Light usually propagates inside transparent materials in well known ways. However, recent research has examined the possibility of modifying the way the light travels by taking a normal transparent dielectric and inserting tiny metallic inclusions of various shapes and arrangements. As light passes through these structures, oscillating electric currents are set up that generate electromagnetic field moments; these can lead to dramatic effects on the light propagation, such as negative refraction. Possible applications include lenses that break traditional diffraction limits and ‘invisibility cloaks’ (refs 5, 6). Significantly less research has focused on the potential of such structures for slowing, trapping and releasing light signals. Here we demonstrate theoretically that an axially varying heterostructure with a metamaterial core of negative refractive index can be used to efficiently and coherently bring light to a complete standstill.
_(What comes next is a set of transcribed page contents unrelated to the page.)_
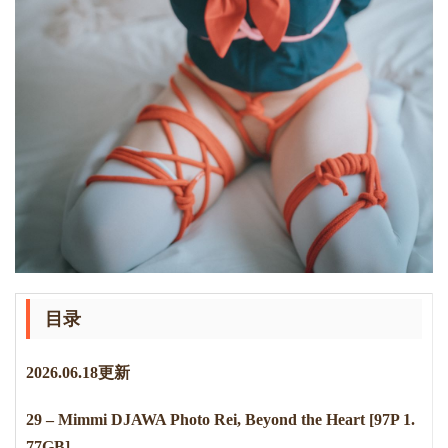
目录
2
0
2
6
.
0
6
.
1
8
更新
29 – Mimmi DJAWA Photo Rei, Beyond the Heart [97P 1.
77GB]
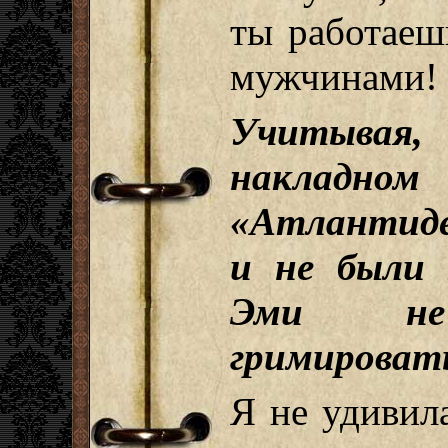
ты работаеш
мужчинами!
Учитывая,
накладно
«Атлантиде
и не были 
Эми н
гримироват
Я не удивил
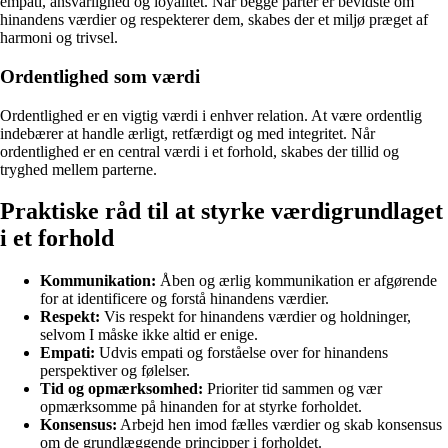
empati, ansvarlighed og loyalitet. Når begge parter er bevidste om
hinandens værdier og respekterer dem, skabes der et miljø præget af
harmoni og trivsel.
Ordentlighed som værdi
Ordentlighed er en vigtig værdi i enhver relation. At være ordentlig
indebærer at handle ærligt, retfærdigt og med integritet. Når
ordentlighed er en central værdi i et forhold, skabes der tillid og
tryghed mellem parterne.
Praktiske råd til at styrke værdigrundlaget
i et forhold
Kommunikation:
Åben og ærlig kommunikation er afgørende
for at identificere og forstå hinandens værdier.
Respekt:
Vis respekt for hinandens værdier og holdninger,
selvom I måske ikke altid er enige.
Empati:
Udvis empati og forståelse over for hinandens
perspektiver og følelser.
Tid og opmærksomhed:
Prioriter tid sammen og vær
opmærksomme på hinanden for at styrke forholdet.
Konsensus:
Arbejd hen imod fælles værdier og skab konsensus
om de grundlæggende principper i forholdet.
In contrast to previous approaches for decelerating and storing light, the present scheme simultaneously allows for high in-coupling efficiencies and broadband, room-temperature operation. Surprisingly, our analysis reveals a critical point at which the effective thickness of the waveguide is reduced to zero, preventing the light wave from propagating further. At this point, the light ray is permanently trapped, its trajectory forming a double light-cone that we call an ‘optical clepsydra’. Each frequency component of the wave packet is stopped at a different guide thickness, leading to the spatial separation of its spectrum and the formation of a ‘trapped rainbow’. Our results bridge the gap between two important contemporary realms of science—metamaterials and slow light. Combined investigations may lead to applications in optical data processing and storage or the realization of quantum optical memories.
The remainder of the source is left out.